# WHAT THE EXERCISE ASKS
Go to the line below containing "This screenshot has width=1237, height=2576." and print exactly from there through the line containing "What do you see at coordinates (251, 1557)", both included. Print nothing else.

# Saved entries
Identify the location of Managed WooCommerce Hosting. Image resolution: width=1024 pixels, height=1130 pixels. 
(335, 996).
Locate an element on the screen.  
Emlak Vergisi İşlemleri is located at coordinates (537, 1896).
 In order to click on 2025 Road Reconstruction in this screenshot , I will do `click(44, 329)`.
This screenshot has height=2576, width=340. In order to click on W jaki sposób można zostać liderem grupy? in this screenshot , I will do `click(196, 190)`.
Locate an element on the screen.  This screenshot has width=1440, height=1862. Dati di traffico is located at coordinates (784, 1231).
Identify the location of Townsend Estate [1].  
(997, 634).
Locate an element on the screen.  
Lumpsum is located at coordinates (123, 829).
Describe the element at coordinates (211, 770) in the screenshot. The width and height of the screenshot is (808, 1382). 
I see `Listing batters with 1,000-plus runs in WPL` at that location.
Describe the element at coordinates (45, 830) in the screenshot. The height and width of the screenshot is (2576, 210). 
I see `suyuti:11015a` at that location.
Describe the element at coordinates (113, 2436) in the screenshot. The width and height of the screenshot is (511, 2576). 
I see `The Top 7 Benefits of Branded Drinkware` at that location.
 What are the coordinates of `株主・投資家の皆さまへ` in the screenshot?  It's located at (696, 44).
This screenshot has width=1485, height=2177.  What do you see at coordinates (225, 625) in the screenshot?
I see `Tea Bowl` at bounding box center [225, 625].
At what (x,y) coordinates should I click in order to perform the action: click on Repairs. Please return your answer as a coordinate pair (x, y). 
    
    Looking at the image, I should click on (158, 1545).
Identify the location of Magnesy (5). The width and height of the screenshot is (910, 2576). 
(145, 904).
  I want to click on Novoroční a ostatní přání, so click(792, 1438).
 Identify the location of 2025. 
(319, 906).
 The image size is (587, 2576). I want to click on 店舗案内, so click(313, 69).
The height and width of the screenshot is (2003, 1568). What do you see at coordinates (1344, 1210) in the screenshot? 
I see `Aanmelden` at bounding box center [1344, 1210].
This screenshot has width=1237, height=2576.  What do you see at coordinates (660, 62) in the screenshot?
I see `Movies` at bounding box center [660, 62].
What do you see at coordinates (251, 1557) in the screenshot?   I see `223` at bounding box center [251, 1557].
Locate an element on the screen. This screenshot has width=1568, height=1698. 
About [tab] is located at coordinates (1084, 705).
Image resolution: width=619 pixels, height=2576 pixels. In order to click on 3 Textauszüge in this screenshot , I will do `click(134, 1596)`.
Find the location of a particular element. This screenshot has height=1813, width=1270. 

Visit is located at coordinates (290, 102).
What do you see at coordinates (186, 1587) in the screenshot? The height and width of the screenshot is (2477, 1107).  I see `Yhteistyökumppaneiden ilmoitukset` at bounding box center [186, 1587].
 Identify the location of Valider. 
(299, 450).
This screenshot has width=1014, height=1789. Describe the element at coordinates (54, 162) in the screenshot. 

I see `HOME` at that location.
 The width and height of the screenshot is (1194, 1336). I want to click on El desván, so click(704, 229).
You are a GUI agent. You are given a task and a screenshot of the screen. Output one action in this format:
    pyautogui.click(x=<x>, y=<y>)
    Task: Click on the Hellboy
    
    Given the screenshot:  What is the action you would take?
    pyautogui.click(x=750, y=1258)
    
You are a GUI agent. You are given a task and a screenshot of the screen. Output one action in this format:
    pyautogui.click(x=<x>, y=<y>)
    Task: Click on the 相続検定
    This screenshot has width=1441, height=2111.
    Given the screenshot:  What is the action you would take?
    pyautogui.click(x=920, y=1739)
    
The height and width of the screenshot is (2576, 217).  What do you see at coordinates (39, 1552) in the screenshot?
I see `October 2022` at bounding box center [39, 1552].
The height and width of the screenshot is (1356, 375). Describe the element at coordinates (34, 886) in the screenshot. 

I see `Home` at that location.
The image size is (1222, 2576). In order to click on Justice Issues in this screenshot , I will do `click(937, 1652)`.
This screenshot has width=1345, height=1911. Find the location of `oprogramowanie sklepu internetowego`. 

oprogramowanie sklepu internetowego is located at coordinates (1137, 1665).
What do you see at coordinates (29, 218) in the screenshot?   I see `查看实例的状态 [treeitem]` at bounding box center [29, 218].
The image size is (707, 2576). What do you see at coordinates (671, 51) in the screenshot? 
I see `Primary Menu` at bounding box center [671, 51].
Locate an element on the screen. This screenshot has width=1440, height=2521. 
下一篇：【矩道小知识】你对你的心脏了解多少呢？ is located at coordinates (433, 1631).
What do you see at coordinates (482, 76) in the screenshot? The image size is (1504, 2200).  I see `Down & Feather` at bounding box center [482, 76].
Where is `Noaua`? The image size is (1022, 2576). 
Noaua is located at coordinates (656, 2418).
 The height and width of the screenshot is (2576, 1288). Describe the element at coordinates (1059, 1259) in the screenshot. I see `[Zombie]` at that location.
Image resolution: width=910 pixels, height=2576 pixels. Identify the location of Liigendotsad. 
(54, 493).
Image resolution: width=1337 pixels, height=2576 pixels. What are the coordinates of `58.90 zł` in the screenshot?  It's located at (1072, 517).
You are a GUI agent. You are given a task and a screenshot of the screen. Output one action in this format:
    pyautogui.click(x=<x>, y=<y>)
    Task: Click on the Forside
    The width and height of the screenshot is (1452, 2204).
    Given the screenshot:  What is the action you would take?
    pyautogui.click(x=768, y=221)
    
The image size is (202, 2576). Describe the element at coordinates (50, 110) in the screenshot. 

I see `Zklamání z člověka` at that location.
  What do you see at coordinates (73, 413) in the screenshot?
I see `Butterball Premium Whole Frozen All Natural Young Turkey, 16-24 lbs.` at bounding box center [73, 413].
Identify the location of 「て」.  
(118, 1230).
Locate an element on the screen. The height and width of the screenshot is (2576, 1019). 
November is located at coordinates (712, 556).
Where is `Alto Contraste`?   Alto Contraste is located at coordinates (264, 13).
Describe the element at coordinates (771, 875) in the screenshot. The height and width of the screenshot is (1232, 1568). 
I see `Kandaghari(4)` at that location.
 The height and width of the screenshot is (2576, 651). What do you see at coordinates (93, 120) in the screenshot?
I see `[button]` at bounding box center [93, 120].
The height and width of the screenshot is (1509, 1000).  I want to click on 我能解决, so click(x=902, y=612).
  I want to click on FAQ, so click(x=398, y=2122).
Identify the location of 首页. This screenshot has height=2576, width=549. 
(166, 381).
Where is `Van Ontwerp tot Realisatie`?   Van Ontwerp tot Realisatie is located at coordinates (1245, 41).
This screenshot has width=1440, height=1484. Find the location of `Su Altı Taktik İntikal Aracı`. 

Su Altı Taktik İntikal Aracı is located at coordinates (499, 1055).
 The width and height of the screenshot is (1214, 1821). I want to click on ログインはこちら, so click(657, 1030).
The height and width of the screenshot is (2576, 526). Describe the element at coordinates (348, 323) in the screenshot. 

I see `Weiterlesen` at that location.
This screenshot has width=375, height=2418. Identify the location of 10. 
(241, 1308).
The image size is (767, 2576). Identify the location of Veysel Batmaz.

# ANSWER BELOW
This screenshot has width=1237, height=2576.  What do you see at coordinates (660, 62) in the screenshot?
I see `Movies` at bounding box center [660, 62].
What do you see at coordinates (251, 1557) in the screenshot?   I see `223` at bounding box center [251, 1557].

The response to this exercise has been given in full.